As he had once told his friend Charles, there wasn’t a thing not to like about Emma. Except now he no longer knew who she was.
She inclined her head modestly. “It’s leased.” She jumped in and put the top down, then turned to him questioningly, as if she suddenly remembered something.
“Any objections to my driving?”
He shook his head. How could he object?
“Good.” She pulled out, had no trouble finding her way out of the airport, and was soon speeding south on the 405.
This, also, was an adjustment. Jason had been married to Emma for five years, but even on long trips he’d never thought of asking her if she wanted to drive. Now it occurred to him that she might have minded.
He looked out at the scenery, which wasn’t impressive. He didn’t know where they were headed, and didn’t ask. They drove for almost an hour before Emma turned off onto a road leading through a small canyon that dead-ended at the Pacific Ocean. Suddenly the red Mustang was stopped at a traffic light facing a beach crowded with volleyball players. Emma turned to him with another of her smiles.
“Canyon Beach. Like it?”
“It’s great, really terrific.” He nodded. Yep, really terrific. A million light-years away from New York and definitely too far from the L.A. airport to take a taxi. This was more than the fragile male ego could take. Emma drove back up another hill and pulled to a stop on a steep incline that made him slightly dizzy.
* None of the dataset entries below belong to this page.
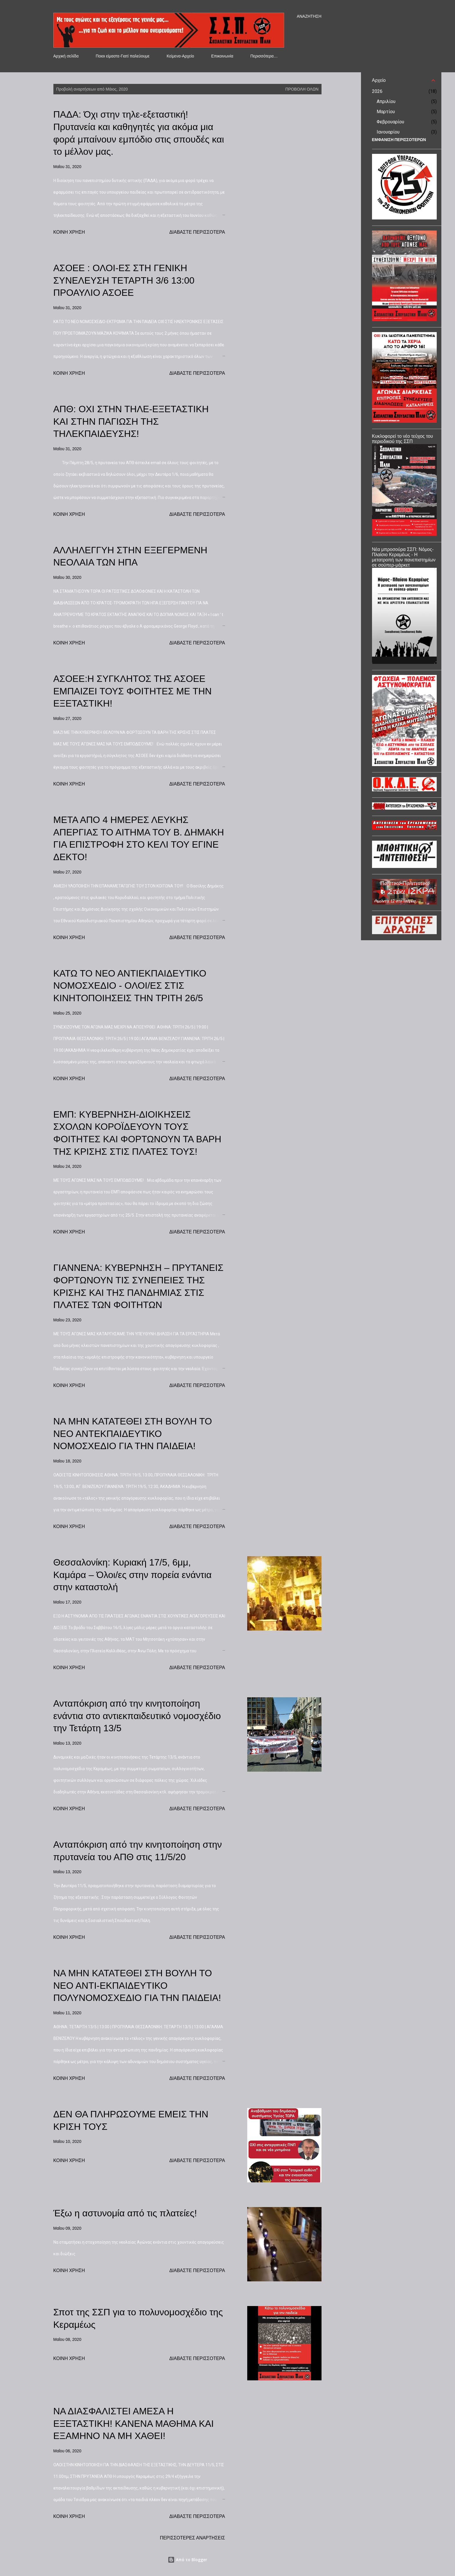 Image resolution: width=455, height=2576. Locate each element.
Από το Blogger (187, 2559)
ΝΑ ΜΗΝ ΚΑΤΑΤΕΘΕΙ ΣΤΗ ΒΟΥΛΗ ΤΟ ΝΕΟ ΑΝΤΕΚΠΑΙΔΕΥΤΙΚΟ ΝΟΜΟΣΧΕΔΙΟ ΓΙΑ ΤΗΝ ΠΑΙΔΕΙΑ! (132, 1433)
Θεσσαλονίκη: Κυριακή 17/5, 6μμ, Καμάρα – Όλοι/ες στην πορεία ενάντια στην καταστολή (132, 1574)
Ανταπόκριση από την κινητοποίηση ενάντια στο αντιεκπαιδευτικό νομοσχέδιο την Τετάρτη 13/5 (137, 1715)
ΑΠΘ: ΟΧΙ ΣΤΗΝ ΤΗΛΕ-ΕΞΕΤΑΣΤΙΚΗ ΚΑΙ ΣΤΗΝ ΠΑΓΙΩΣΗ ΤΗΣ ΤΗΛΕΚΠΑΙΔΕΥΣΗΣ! (131, 421)
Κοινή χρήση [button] (69, 232)
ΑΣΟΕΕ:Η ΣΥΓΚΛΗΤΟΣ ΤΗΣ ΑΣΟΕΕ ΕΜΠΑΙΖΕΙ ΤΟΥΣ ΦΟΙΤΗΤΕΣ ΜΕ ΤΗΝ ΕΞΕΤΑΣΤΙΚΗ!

A few minutes later she was unlocking the door to her rented house. “Come on in.”
The way her eyes were glowing with pride made Jason suddenly realize why she had wanted him out there. It wasn’t to explore new laser treatment to get rid of the tattoo on her stomach. Unh-unh. It was to show him this.
He could see the ocean from the front steps. It was just at the bottom of the steep hill. Up there, they were perched high enough for a New Yorker to get a nosebleed. Jason looked around.
It didn’t take a genius to see that the house was hanging by a few sticks from the side of the cliff. He couldn’t get the images of mudslides, fires raging down from the canyon above, huge earthquakes dumping the entire Tinker-Toy town into the Pacific, out of his mind.